Wilkes-Barre/Scranton falls in overtime, Toronto ends Penguins' season
Alex Nylander buried the overtime winner at 13:44, and Toronto’s 2-1 Game 6 finish ended Wilkes-Barre/Scranton’s 4-2 series loss after a 101-point season.

Alex Nylander ended Wilkes-Barre/Scranton’s season at 13:44 of overtime, the kind of finish that turns a long playoff run into a single, brutal instant. Toronto’s 2-1 Game 6 win at Mohegan Arena at Casey Plaza closed the Eastern Conference Final 4-2 and sent the Marlies to the Calder Cup Finals for the third time in franchise history, and first since 2018.
Wilkes-Barre/Scranton had the first punch. Aidan McDonough scored on the power play at 6:26 of the first period, giving the Penguins a lead they needed in a game that had the feel of a coin flip from the start. Toronto answered through Easton Cowan at 9:11 of the second period, then held the line long enough for overtime, where Nylander, a former Penguin, finished it off. Artur Akhtyamov made 39 saves for Toronto, Sergei Murashov stopped 37 of 39 shots for Wilkes-Barre/Scranton, and the shot count finished 40-39 in the Penguins’ favor. In a game this tight, the margin was one sequence, one rebound, one mistake.

That was the series in miniature. Toronto also beat Wilkes-Barre/Scranton 2-1 in overtime in Game 2, then slammed the door with a 5-1 win in Game 5 before ending it in Game 6. The Marlies did not just outlast the Penguins, they kept finding the last answer when the games tilted late, and that poise is what separated the conference champion from the team left standing in the handshake line.

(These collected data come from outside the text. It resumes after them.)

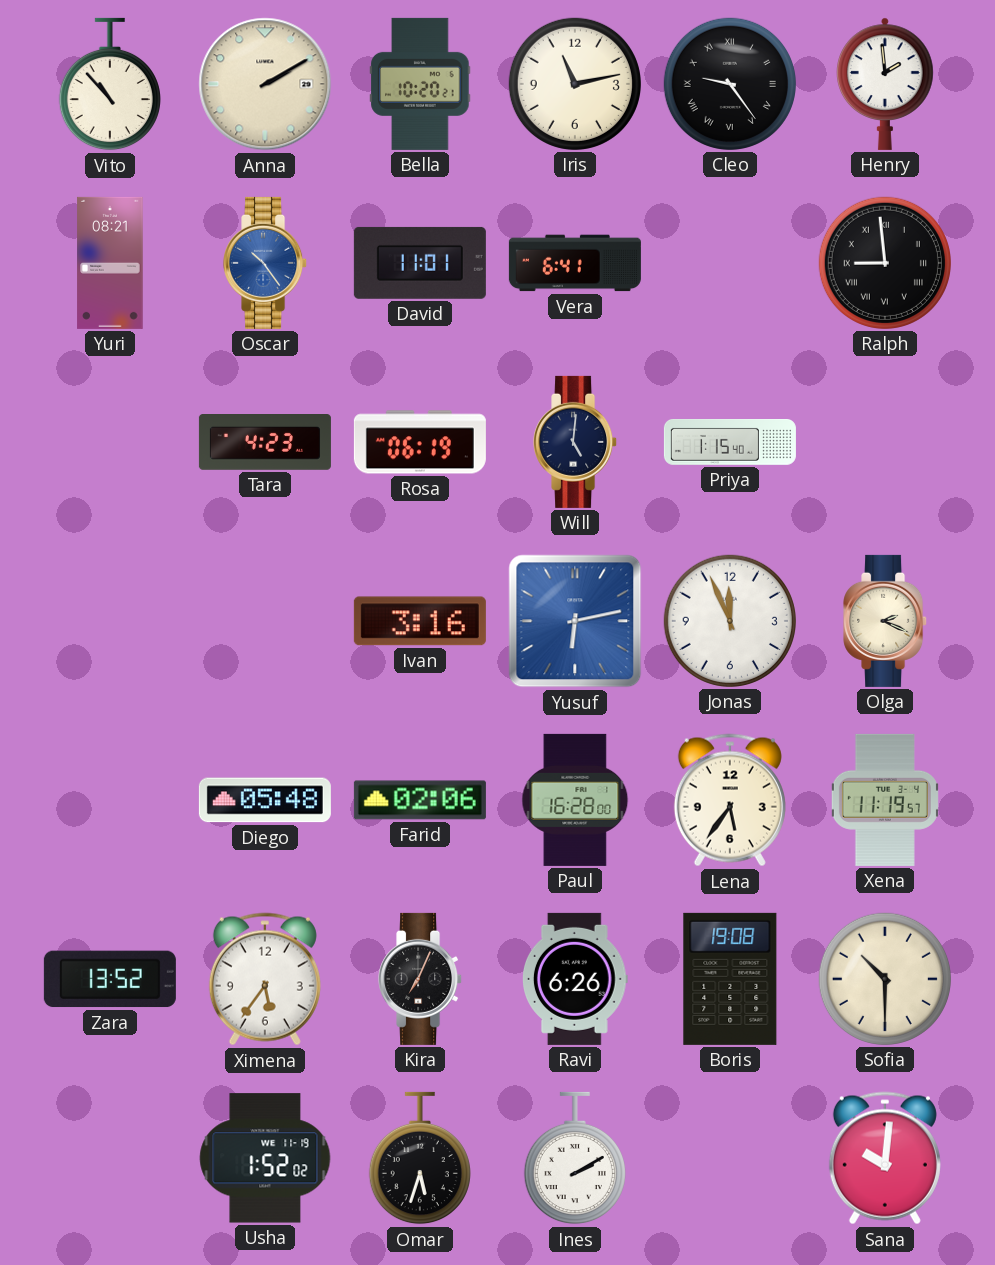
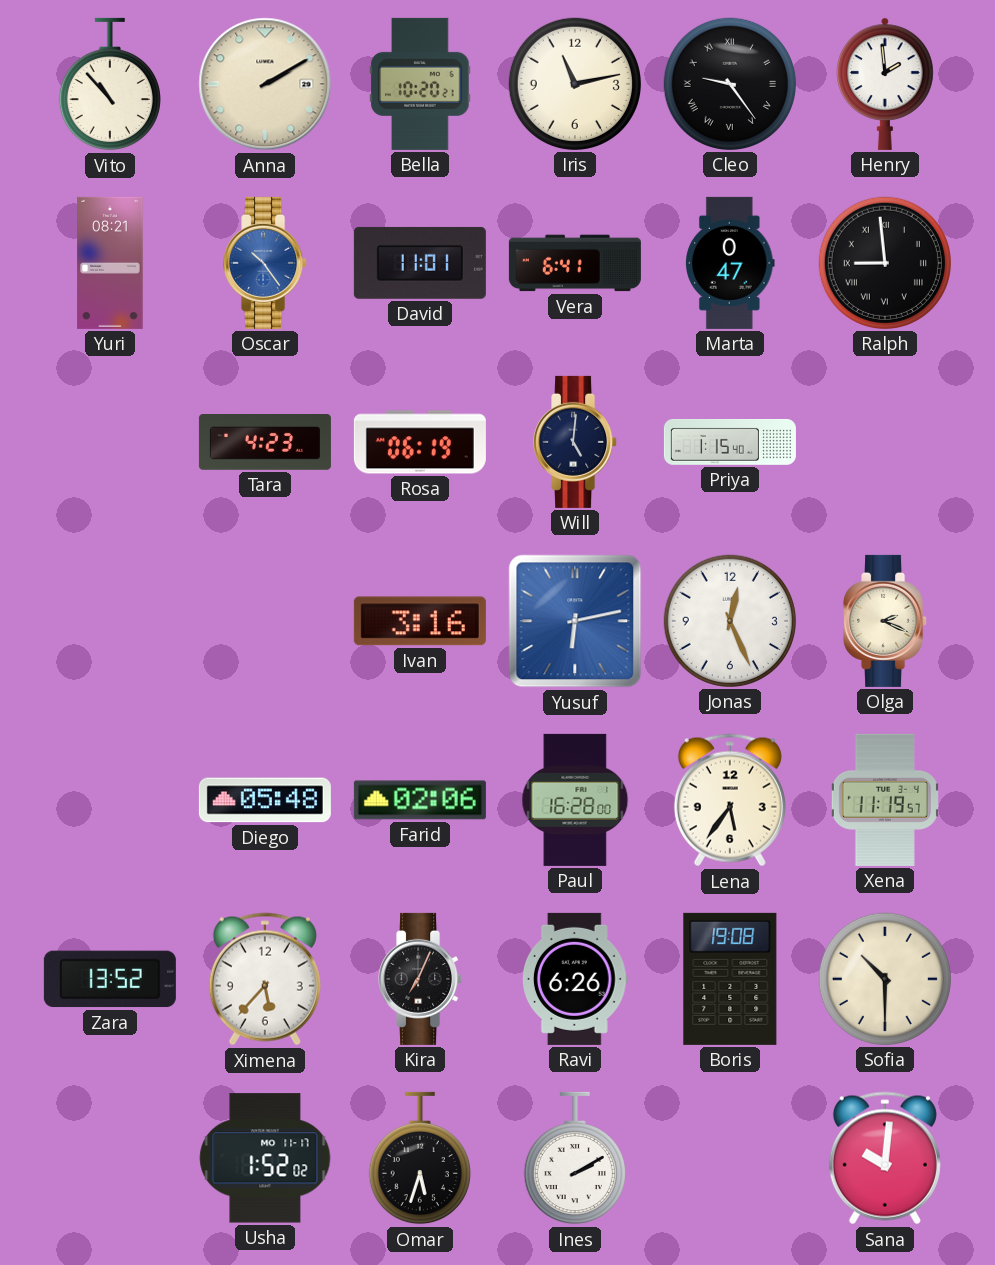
Marta: none -> 0:47
Jonas: 11:56 -> 12:26
Ximena: 5:36 -> 5:37
Usha date: WE 11-19 -> MO 11-17
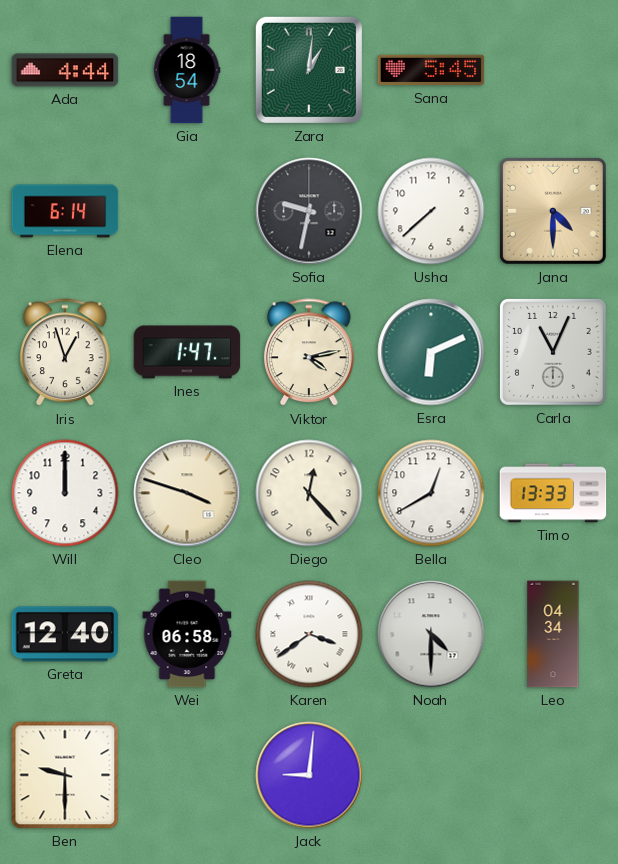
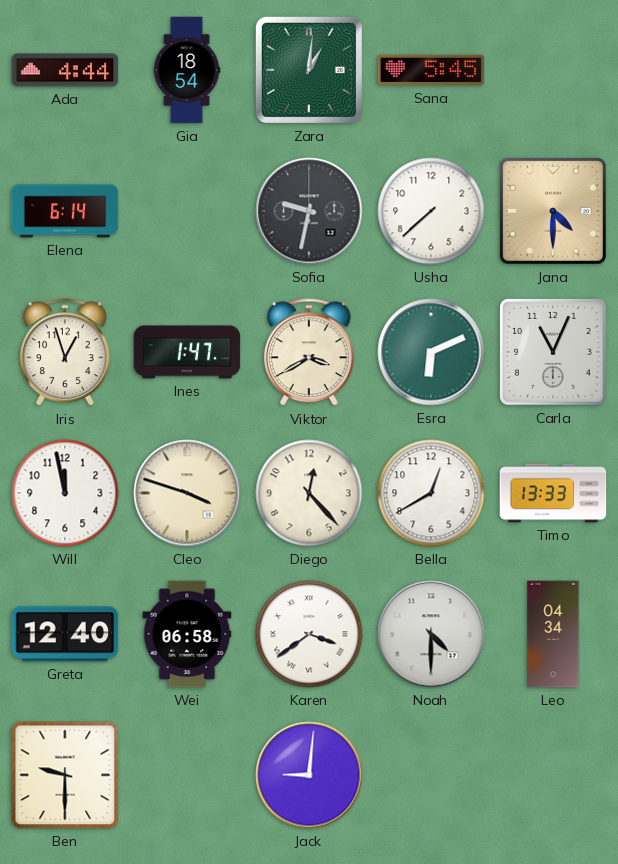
Viktor: 4:13 -> 3:40
Will: 12:00 -> 11:58
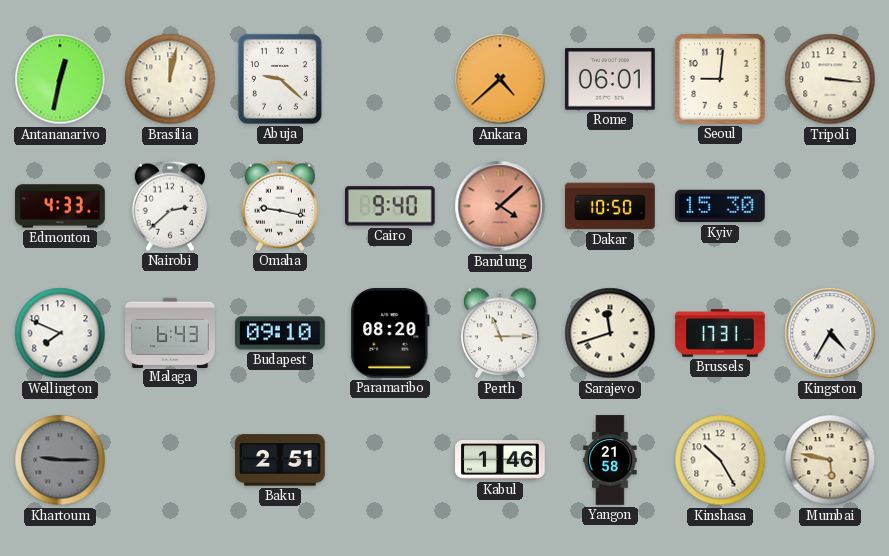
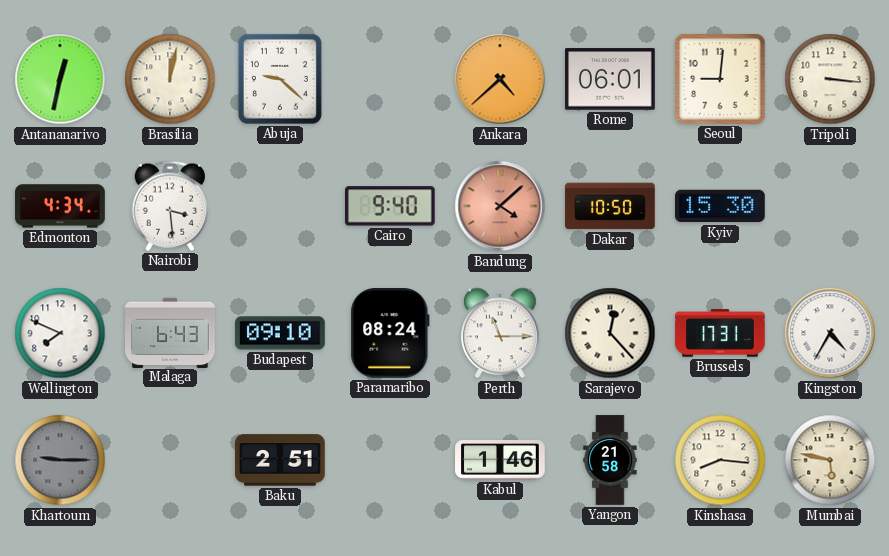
Edmonton: 4:33 -> 4:34
Nairobi: 2:38 -> 3:29
Omaha: 9:17 -> none
Paramaribo: 08:20 -> 08:24
Sarajevo: 11:42 -> 12:23
Kinshasa: 10:25 -> 8:16
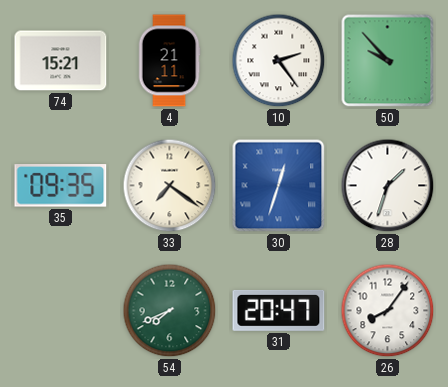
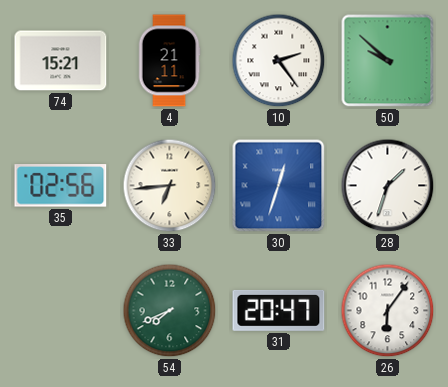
50: 9:53 -> 9:52
35: 09:35 -> 02:56
33: 7:21 -> 6:44
26: 8:06 -> 6:06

For Wilkes-Barre/Scranton, though, the ending should not erase the shape of the season. The Penguins clinched a playoff berth on March 20, their 21st postseason appearance in 25 tries since joining the AHL in 1999, and the run to the conference final was their deepest playoff advance since 2014. They finished third overall in the regular season, and Murashov’s goaltending helped carry them through a difficult path that included a first-round scare against Springfield before they broke through to the conference final.
That is why this loss will be remembered less as a collapse than as a verdict on where the Penguins are right now: good enough to survive, good enough to matter, good enough to be a real problem in May and June. The last bounce went Toronto’s way, but Wilkes-Barre/Scranton left with a season that reached 101 points and forced the organization to confront the next question honestly: who from this group is good enough to carry the Penguins all the way back here?